Adam: We’re very lucky that people now come to our gigs because of our sound. That means you don’t have to explain much. And it’s a very definite vibe that we play and it almost doesn’t matter if the music is stronger or a bit laid back, it carries a similar positive energy.

“People feel like partying. You can tell they missed being with other people, having fun collectively and not just in a group of four people, but with 1000 people in a room again. Letting go. It feels more intense and ecstatic. There’s more love than before.” – Adam
Do you feel you can control and navigate an audience better than you did in the beginning?

André: We’ve certainly gotten better at that in the last 12 years. So I hope so. [laughs] In the beginning, I think you play less with the crowd. Maybe when you’ve softened them up a bit and you know they’re open to other things now, then you can try new things. As Adam said, they often come to us because of our sound and our own tracks. The three of us have also adjusted to each other very well by now. Through the countless times we’ve played together, we’ve developed a good flow.

 

Adam: It works exactly like that. But it’s less about crowd control and more about just trying to make an awesome party. For yourself, but first and foremost for the people. What you play and when becomes automatic at some point, you follow your gut feeling. Although I push the buttons, it’s more the other way around, the overall vibe tells me what to do.
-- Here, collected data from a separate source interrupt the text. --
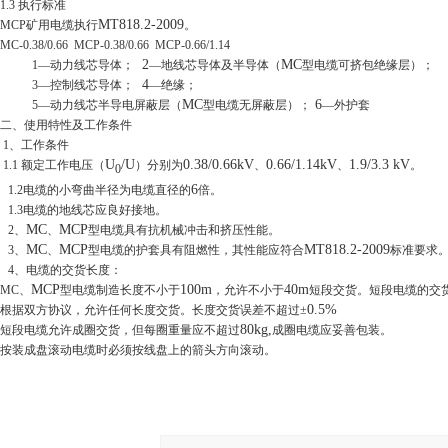
1.3
执行标准
MT818.2-2009
MCP
矿用电缆执行
。
MC-0.38/0.66 MCP-0.38/0.66 MCP-0.66/1.14
2
MC
1
—动力线芯导体；
—地线芯导体及半导体（
型电缆可挤包绝缘层）；
4
3
—控制线芯导体；
—绝缘；
MC
6
5
—动力线芯半导电屏蔽层（
型电缆无屏蔽层）；
—外护套
二、使用特性及工作条件
1
、工作条件
U
/U
0.38/0.66kV
0.66/1.14kV
1.9/3.3 kV
1.1
额定工作电压（
）分别为
、
、
。
0
6
1.2
电缆的小弯曲半径为电缆直径的
倍。
1.3
电缆的地线芯应良好接地。
MC
MCP
2
、
、
型电缆具有抗机械冲击和挤压性能。
MC
MCP
MT818.2-2009
3
、
、
型电缆的护套具有阻燃性，其性能应符合
标准要求
4
、电缆的交货长度：
MCP
100m
40m
MC
、
型电缆制造长度不小于
，允许不小于
短段交货。短段电缆的交
0.5%
根据双方协议，允许任何长度交货。长度交货误差不超过±
80kg,
短段电缆允许成圈交货，但每圈重量应不超过
成圈电缆应妥善包装。
按装成盘滚动电缆时必须按线盘上的箭头方向滚动。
Serve the crowd, if you will.

André: It’s like a ping-pong game.

 

Gregor: When I think about it, I feel that my mood is more dependent on the crowd than the crowd is on my playing. If I get good feedback, it’s the most beautiful thing there is. But when I see no smiles, no vibe, no nothing, it’s very exhausting for me. In that sense, the crowd controls me more than I control the crowd. I find controlling a difficult word, reacting is more appropriate.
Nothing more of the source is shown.